O caso da Unimed não foi o único. Ao todo, as empresas de plano de saúde fecharam os três primeiros trimestres de 2024 com receita superior a R$ 261 bilhões e lucro líquido de R$ 8,7 bilhões, informou, em dezembro, a Agência Nacional de Saúde Suplementar (ANS) — ainda não há dados referentes ao último trimestre do ano passado, o que só deverá ocorrer em março. Conforme a entidade responsável pela regulação da área no país, trata-se do melhor resultado para o período desde 2020, quando o Brasil teve de lidar com a pandemia de covid-19.

Balanço das empresas de plano de saúde nos três primeiros trimestres de 2024 | Ilustração: Reprodução

Mas o lucro exorbitante não se converteu na melhoria dos serviços prestados. Ao menos no caso de Fabiane Simão, que não tem o que comemorar quando o assunto é plano de saúde. Fisioterapeuta no Rio de Janeiro, ela é cliente da Unimed Ferj, uma das divisões que compõem o grupo Seguros Unimed, e se viu obrigada a enfrentar a operadora a partir de outubro de 2023. Primeiramente, acompanhou o fato de a empresa — de forma unilateral — cancelar o contrato de seu filho Daniel, de 10 anos. O menino é autista e tem paralisia cerebral.

‘Uma guerra sem fim’

Depois de contratar advogado, judicializar o problema e levar à imprensa a história de Danielzinho, Fabiane venceu uma batalha, mas não a guerra. A Unimed reativou o plano em julho do ano passado. Mas, desde setembro, ela sofre com a decisão da operadora — mais uma vez unilateral — de ignorar o próprio lucro milionário e, para reduzir custos, diminuir o volume dos serviços prestados à criança. A situação leva a Fabiane o temor de ver o desempenho do filho ser prejudicado.

“Colocaram a fisioterapia motora uma vez na semana, assim como a fisioterapia respiratória e a psicomotricidade”, conta Fabiane. “Como se uma vez por semana surtisse efeito positivo para o meu filho. É uma guerra sem fim.”

Fabiane Simão e Danielzinho | Foto: Arquivo Pessoal

Antes da redução, em setembro do ano passado, da prestação dos serviços, Daniel realizava semanalmente três sessões de fisioterapia motora, três de fisioterapia respiratória e duas de psicomotricidade, técnica que consiste em estimular o emocional, a cognição e a coordenação motora dos pacientes. Além disso, ele conta com acompanhamento com fonoaudióloga e psicóloga.

Unindo forças

Na linha de frente na luta para que o filho tenha um tratamento digno, sua mãe constatou que não era a única a lidar com essa situação. Outras pessoas encaravam problemas similares. Fabiane resolveu liderar um movimento para unir forças contra operadoras de plano de saúde. Fundou, em março de 2024, a Associação Nenhum Direito a Menos (Anedim), que tem o objetivo de defender os interesses de “toda e qualquer pessoa que esteja passando por esses apuros com os planos de saúde”. Atualmente, o grupo conta com mais de 400 pessoas.
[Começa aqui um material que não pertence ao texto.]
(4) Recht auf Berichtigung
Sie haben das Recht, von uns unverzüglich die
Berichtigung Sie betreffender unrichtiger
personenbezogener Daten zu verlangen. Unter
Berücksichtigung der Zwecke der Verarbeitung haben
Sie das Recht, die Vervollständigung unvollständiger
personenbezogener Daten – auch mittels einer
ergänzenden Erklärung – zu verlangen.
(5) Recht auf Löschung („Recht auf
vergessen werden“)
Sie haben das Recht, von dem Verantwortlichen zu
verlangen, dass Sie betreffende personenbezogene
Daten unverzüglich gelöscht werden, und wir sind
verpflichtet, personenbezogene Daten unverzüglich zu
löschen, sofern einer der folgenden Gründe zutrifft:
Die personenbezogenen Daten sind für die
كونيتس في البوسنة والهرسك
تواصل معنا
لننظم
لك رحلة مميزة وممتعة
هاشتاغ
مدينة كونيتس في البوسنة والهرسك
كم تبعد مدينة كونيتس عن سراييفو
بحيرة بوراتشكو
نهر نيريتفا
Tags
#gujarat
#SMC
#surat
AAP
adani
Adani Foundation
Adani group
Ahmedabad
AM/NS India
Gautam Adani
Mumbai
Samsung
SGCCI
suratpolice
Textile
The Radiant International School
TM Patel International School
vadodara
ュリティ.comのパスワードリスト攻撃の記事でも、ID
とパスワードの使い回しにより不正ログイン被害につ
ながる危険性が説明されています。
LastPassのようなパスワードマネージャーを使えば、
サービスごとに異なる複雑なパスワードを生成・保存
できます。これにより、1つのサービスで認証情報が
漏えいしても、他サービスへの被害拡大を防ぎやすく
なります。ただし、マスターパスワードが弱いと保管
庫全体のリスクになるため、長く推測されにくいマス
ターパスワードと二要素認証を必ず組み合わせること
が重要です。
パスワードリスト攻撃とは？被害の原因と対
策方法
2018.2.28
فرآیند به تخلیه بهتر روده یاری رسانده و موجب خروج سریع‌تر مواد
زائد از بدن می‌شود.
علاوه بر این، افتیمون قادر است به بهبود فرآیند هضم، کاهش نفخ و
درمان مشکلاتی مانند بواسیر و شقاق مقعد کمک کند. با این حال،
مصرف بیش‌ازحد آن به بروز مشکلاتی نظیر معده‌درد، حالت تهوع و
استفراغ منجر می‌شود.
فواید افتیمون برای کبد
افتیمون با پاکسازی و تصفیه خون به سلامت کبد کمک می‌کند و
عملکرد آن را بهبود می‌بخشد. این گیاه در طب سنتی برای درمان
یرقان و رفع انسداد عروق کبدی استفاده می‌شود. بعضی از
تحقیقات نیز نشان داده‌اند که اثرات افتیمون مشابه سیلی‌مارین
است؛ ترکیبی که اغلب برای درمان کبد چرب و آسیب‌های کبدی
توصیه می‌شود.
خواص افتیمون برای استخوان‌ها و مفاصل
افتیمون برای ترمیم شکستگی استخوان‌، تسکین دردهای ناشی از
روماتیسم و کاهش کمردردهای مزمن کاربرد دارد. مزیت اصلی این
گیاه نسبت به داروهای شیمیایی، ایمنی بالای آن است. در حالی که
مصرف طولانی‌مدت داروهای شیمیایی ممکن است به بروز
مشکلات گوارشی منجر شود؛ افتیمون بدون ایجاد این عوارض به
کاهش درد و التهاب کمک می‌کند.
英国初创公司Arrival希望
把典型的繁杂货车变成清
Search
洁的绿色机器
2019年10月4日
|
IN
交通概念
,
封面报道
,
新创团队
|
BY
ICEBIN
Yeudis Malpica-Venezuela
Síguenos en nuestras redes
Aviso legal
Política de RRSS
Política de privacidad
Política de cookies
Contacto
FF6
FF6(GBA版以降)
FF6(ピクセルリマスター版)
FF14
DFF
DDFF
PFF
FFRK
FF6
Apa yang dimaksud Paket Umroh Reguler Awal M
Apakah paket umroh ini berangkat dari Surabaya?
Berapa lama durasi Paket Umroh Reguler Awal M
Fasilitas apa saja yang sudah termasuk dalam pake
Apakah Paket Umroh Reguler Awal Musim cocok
Até o momento, a Anedim conquistou o que Fabiane classifica como “pequenas vitórias”. A começar por Daniel. De acordo com ela, a Unimed só reativou o plano por causa de uma reportagem do jornal O Globo que expôs a história — e espera que algo similar ocorra agora, para que o filho volte a contar com todas as terapias que realizava até agosto do ano passado.

“Nosso coração fica apertado pelos pais e mães atípicos e pelas crianças que têm seus tratamentos interrompidos por essas ações imorais.”

Reunião com magistrados do Tribunal de Justiça do Rio de Janeiro (TJRJ), espaço em veículos de comunicação e participação em sessão do Conselho Nacional de Justiça são outras conquistas da Anedim. Assim como a instauração, em maio do ano passado, da Comissão Parlamentar de Inquérito (CPI) na Assembleia Legislativa do Estado do Rio de Janeiro (Alerj) para apurar falhas de operadoras de plano de saúde, sobretudo em casos referentes a pessoas com deficiência.

Briga política

O avanço da comissão, no entanto, foi barrado fora do Legislativo. No dia 19 de setembro, o TJRJ, por meio da desembargadora Cintia Santarém Cardinali, resolveu suspender a CPI. A magistrada acatou o pedido da Associação Brasileira de Planos de Saúde (Abramge). Para a entidade, a CPI, que permanece inativa, representa “risco de constrangimento ilegal de seus integrantes”.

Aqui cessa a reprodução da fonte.